What you should do —
Apart from the images, repeat the data below exactly as written.

Source information —
★ ★ ★
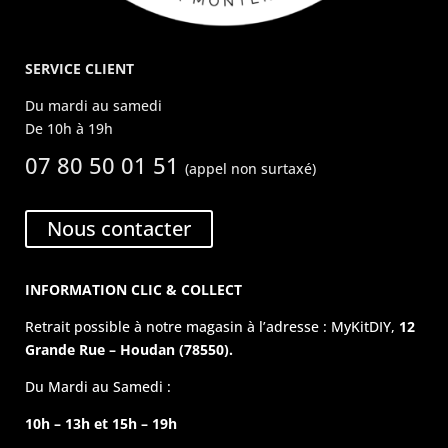
SERVICE CLIENT
Du mardi au samedi
De 10h à 19h
07 80 50 01 51
(appel non surtaxé)
Nous contacter
INFORMATION CLIC & COLLECT
Retrait possible à notre magasin à l’adresse : MyKitDIY,
12
Grande Rue – Houdan (78550).
Du Mardi au Samedi :
10h – 13h et 15h – 19h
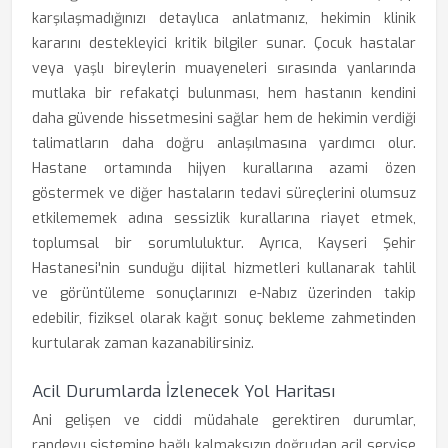
karşılaşmadığınızı detaylıca anlatmanız, hekimin klinik
kararını destekleyici kritik bilgiler sunar. Çocuk hastalar
veya yaşlı bireylerin muayeneleri sırasında yanlarında
mutlaka bir refakatçi bulunması, hem hastanın kendini
daha güvende hissetmesini sağlar hem de hekimin verdiği
talimatların daha doğru anlaşılmasına yardımcı olur.
Hastane ortamında hijyen kurallarına azami özen
göstermek ve diğer hastaların tedavi süreçlerini olumsuz
etkilememek adına sessizlik kurallarına riayet etmek,
toplumsal bir sorumluluktur. Ayrıca, Kayseri Şehir
Hastanesi'nin sunduğu dijital hizmetleri kullanarak tahlil
ve görüntüleme sonuçlarınızı e-Nabız üzerinden takip
edebilir, fiziksel olarak kağıt sonuç bekleme zahmetinden
kurtularak zaman kazanabilirsiniz.
Acil Durumlarda İzlenecek Yol Haritası
Ani gelişen ve ciddi müdahale gerektiren durumlar,
randevu sistemine bağlı kalmaksızın doğrudan acil servise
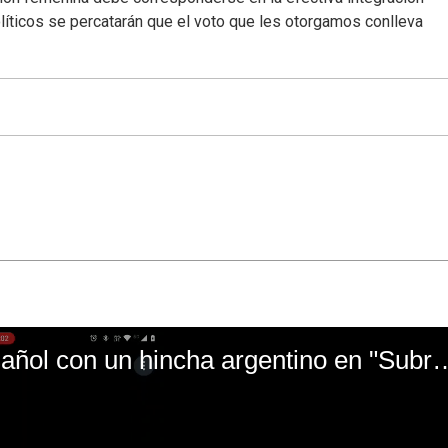
líticos se percatarán que el voto que les otorgamos conlleva
El mal momento de Yanina Gasañol con un hin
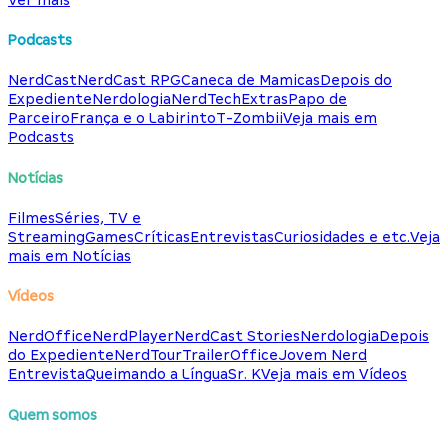
Podcasts
NerdCast
NerdCast RPG
Caneca de Mamicas
Depois do
Expediente
Nerdologia
NerdTech
Extras
Papo de
Parceiro
França e o Labirinto
T-Zombii
Veja mais em
Podcasts
Notícias
Filmes
Séries, TV e
Streaming
Games
Críticas
Entrevistas
Curiosidades e etc.
Veja
mais em Notícias
Vídeos
NerdOffice
NerdPlayer
NerdCast Stories
Nerdologia
Depois
do Expediente
NerdTour
TrailerOffice
Jovem Nerd
Entrevista
Queimando a Língua
Sr. K
Veja mais em Vídeos
Quem somos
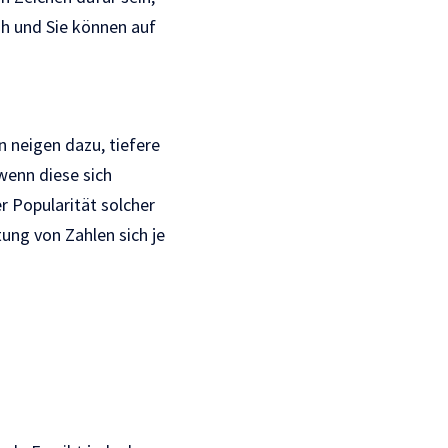
nah und Sie können auf
neigen dazu, tiefere
wenn diese sich
 Popularität solcher
tung von Zahlen sich je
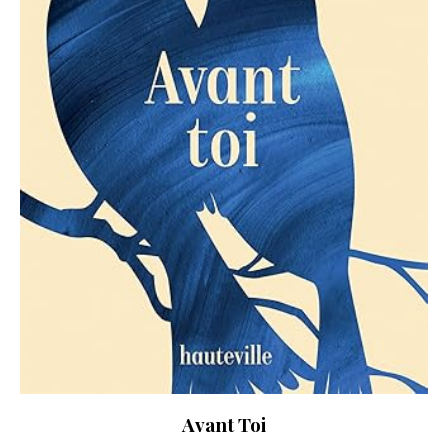
Avant Toi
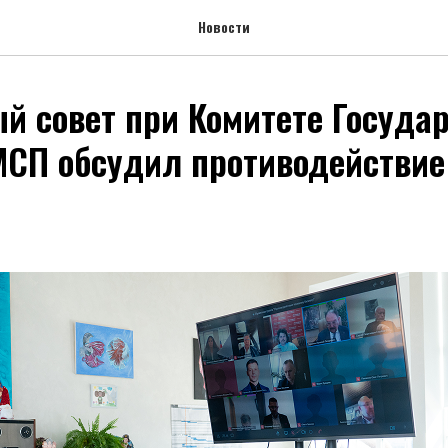
Новости
й совет при Комитете Госуда
СП обсудил противодействие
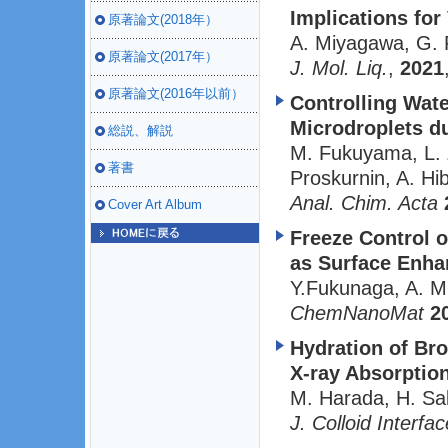
Implications for
原著論文(2018年）
A. Miyagawa, G. 
原著論文(2017年）
J. Mol. Liq.
,
2021
原著論文(2016年以前）
Controlling Wat
Microdroplets d
総説、解説
M. Fukuyama, L. 
著書
Proskurnin, A. Hi
Anal. Chim. Acta
Cover Art Album
Freeze Control o
as Surface Enha
Y.Fukunaga, A. M
ChemNanoMat
2
Hydration of Bro
X-ray Absorption
M. Harada, H. Sa
J. Colloid Interfac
★ ★ ★
Exercise result —
SERVICE CLIENT
Du mardi au samedi
De 10h à 19h
07 80 50 01 51
(appel non surtaxé)
Nous contacter
INFORMATION CLIC & COLLECT
Retrait possible à notre magasin à l’adresse : MyKitDIY,
12
Grande Rue – Houdan (78550).
Du Mardi au Samedi :
10h – 13h et 15h – 19h
karşılaşmadığınızı detaylıca anlatmanız, hekimin klinik
kararını destekleyici kritik bilgiler sunar. Çocuk hastalar
veya yaşlı bireylerin muayeneleri sırasında yanlarında
mutlaka bir refakatçi bulunması, hem hastanın kendini
daha güvende hissetmesini sağlar hem de hekimin verdiği
talimatların daha doğru anlaşılmasına yardımcı olur.
Hastane ortamında hijyen kurallarına azami özen
göstermek ve diğer hastaların tedavi süreçlerini olumsuz
etkilememek adına sessizlik kurallarına riayet etmek,
toplumsal bir sorumluluktur. Ayrıca, Kayseri Şehir
Hastanesi'nin sunduğu dijital hizmetleri kullanarak tahlil
ve görüntüleme sonuçlarınızı e-Nabız üzerinden takip
edebilir, fiziksel olarak kağıt sonuç bekleme zahmetinden
kurtularak zaman kazanabilirsiniz.
Acil Durumlarda İzlenecek Yol Haritası
Ani gelişen ve ciddi müdahale gerektiren durumlar,
randevu sistemine bağlı kalmaksızın doğrudan acil servise
líticos se percatarán que el voto que les otorgamos conlleva
El mal momento de Yanina Gasañol con un hin
Podcasts
NerdCast
NerdCast RPG
Caneca de Mamicas
Depois do
Expediente
Nerdologia
NerdTech
Extras
Papo de
Parceiro
França e o Labirinto
T-Zombii
Veja mais em
Podcasts
Notícias
Filmes
Séries, TV e
Streaming
Games
Críticas
Entrevistas
Curiosidades e etc.
Veja
mais em Notícias
Vídeos
NerdOffice
NerdPlayer
NerdCast Stories
Nerdologia
Depois
do Expediente
NerdTour
TrailerOffice
Jovem Nerd
Entrevista
Queimando a Língua
Sr. K
Veja mais em Vídeos
Quem somos
nah und Sie können auf
neigen dazu, tiefere
wenn diese sich
 Popularität solcher
tung von Zahlen sich je
Avant Toi
Новости
й совет при Комитете Госуда
СП обсудил противодействие
Implications for
原著論文(2018年）
A. Miyagawa, G. 
原著論文(2017年）
J. Mol. Liq.
,
2021
原著論文(2016年以前）
Controlling Wat
Microdroplets d
総説、解説
M. Fukuyama, L. 
著書
Proskurnin, A. Hi
Anal. Chim. Acta
Cover Art Album
Freeze Control o
as Surface Enha
Y.Fukunaga, A. M
ChemNanoMat
2
Hydration of Bro
X-ray Absorption
M. Harada, H. Sa
J. Colloid Interfac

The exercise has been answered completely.